The 4x1/1x4 reinterpreting-DCTs are very small and don't need special
considerations.
Large transforms use the same implementation strategy, but avoid increasing code
size by using size-generic code.
## Code generation
Code is generated with python scripts. The following bash snippet
generates the relevant files:
```bash
for i in 2 4 8 16 32
do
python3 gen_idct.py $i > src/idct$i.rs
done
for i in 2 4 8 16 32
do
python3 gen_reinterpreting_dct.py $i > src/reinterpreting_dct$i.rs
done
python3 gen_idct2d.py > src/idct2d.rs
python3 gen_reinterpreting_dct2d.py > src/reinterpreting_dct2d.rs
cargo fmt
```
## SIMD type selection
The compiler generates suboptimal code when mixing different vector sizes.
Thus, as a first step we "downgrade" to the largest vector size that divides
both sizes of the transform.
## DCT/IDCT Implementation
Both the DCT and the IDCT use the same recursive algorithm used in libjxl to
compute a vector worth of DCTs/IDCTs.
## 2d transforms
The code is written to minimize transposition cost while still ensuring we load
full vectors at a time. We don't use any additional memory to store transposes.
Let K be vector length (which divides both sides of the DCT as per above).
### N x 2N transforms and 8x32 IDCT
For those transforms, the final output should be the same shape as the input.

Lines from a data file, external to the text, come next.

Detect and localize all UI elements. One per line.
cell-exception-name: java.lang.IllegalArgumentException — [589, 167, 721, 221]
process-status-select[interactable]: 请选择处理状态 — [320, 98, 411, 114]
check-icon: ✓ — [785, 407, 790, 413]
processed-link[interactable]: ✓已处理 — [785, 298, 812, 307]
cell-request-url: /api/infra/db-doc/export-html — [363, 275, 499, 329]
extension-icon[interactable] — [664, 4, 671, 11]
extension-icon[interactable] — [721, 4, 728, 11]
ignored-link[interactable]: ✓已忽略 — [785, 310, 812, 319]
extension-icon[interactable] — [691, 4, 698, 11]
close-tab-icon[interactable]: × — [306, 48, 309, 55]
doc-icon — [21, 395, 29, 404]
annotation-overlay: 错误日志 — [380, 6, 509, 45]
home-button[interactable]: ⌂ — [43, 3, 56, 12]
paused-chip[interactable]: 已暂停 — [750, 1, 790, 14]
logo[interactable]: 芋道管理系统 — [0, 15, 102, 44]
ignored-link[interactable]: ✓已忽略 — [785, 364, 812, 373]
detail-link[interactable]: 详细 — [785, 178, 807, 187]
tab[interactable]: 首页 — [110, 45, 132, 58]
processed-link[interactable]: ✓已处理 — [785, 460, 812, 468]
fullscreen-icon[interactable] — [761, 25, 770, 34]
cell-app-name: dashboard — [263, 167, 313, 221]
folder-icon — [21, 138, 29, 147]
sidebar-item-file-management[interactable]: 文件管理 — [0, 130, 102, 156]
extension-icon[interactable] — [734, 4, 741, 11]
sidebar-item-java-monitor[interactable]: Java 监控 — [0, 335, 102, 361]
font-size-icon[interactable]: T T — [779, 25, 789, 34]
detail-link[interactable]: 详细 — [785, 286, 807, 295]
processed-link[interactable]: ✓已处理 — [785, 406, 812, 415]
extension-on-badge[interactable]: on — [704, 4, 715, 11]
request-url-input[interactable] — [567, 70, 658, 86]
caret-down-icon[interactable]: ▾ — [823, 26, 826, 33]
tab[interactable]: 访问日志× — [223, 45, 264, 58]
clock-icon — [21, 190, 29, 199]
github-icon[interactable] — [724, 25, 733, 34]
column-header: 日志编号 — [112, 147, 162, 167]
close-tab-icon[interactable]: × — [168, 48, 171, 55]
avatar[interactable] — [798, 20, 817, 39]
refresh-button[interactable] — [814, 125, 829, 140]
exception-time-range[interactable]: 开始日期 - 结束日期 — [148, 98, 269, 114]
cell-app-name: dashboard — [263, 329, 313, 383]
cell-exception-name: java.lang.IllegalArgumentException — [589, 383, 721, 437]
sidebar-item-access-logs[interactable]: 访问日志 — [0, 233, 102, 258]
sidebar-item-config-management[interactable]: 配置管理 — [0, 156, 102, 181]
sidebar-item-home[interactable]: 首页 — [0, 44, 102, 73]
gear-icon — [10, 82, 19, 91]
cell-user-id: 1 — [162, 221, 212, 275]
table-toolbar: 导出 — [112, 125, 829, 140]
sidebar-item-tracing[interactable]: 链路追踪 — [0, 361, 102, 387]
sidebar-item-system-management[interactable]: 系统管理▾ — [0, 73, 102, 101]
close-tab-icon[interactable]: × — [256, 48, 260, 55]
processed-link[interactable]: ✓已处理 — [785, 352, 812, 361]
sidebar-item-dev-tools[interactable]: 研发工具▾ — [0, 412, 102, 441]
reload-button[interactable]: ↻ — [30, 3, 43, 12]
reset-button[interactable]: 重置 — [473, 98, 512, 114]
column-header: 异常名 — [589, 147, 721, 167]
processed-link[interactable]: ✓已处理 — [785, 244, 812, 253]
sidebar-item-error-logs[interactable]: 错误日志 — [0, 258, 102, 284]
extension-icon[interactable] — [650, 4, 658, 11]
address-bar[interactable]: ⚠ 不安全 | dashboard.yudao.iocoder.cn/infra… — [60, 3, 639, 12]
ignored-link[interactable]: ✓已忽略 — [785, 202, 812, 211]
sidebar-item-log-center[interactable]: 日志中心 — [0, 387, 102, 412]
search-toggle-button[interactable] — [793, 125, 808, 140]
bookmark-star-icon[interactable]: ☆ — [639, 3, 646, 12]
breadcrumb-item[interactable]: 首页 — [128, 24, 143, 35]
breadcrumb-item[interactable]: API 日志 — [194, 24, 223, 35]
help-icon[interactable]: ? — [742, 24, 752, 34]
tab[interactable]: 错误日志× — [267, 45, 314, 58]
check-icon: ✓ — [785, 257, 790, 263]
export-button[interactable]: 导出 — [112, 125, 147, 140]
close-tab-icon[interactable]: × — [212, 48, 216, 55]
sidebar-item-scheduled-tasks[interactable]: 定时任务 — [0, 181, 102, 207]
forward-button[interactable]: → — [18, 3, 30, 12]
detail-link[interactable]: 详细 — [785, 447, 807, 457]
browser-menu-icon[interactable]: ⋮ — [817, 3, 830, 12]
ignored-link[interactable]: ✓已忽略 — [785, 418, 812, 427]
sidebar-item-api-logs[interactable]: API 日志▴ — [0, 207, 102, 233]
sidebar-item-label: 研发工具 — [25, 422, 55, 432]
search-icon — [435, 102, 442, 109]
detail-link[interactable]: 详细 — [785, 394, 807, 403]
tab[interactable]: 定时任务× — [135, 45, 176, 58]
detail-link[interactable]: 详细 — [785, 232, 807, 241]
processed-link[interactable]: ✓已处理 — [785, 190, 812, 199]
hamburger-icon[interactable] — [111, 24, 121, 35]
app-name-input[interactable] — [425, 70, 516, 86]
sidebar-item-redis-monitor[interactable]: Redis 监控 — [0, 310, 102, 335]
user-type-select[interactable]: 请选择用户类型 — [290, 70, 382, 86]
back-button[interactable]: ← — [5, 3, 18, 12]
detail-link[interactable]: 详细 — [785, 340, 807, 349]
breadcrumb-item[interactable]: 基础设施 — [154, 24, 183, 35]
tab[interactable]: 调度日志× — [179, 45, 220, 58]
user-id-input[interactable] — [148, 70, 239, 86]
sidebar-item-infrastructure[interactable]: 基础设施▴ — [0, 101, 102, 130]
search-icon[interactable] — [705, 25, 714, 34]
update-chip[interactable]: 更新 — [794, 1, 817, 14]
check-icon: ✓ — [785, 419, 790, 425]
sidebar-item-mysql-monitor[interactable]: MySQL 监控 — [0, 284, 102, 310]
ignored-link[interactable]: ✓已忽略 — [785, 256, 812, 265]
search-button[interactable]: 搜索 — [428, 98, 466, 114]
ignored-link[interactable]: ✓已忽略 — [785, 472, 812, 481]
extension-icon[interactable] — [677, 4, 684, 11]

Thus, we logically need to transpose, DCT, transpose and DCT. However, we can
instead first do a set of row-DCTs on K rows, transposing every KxK
sub-matrix in place in advance, then do a column-DCT on the first K columns,
and finally transpose the KxK sub-matrices in the columns again.
### N x N transforms
Square transforms are easy: we can do column-DCTs, then swap KxK blocks between
lower and upper triangular part of the block-matrix, going K columns by K columns
and transposing during the swap, and do a column-DCT after each group of columns
is complete.
### 2N x N IDCTs and 32x8 IDCT
For these transforms, we have a special implementation of 1D-IDCT that does part
of the transpose.
In particular, we transpose NxN blocks as in the square case. We are then left
with doing the row-DCT and interleaving blocks so that they go from stacked
horizontally to stacked vertically. Since that can be done by just reshuffling
individual columns of vectors, we merge that operation with the DCT.
### 2N x N DCTs
This is basically the same as the IDCTs, but in reverse order. Thus, the
"special" DCT applies a different permutation.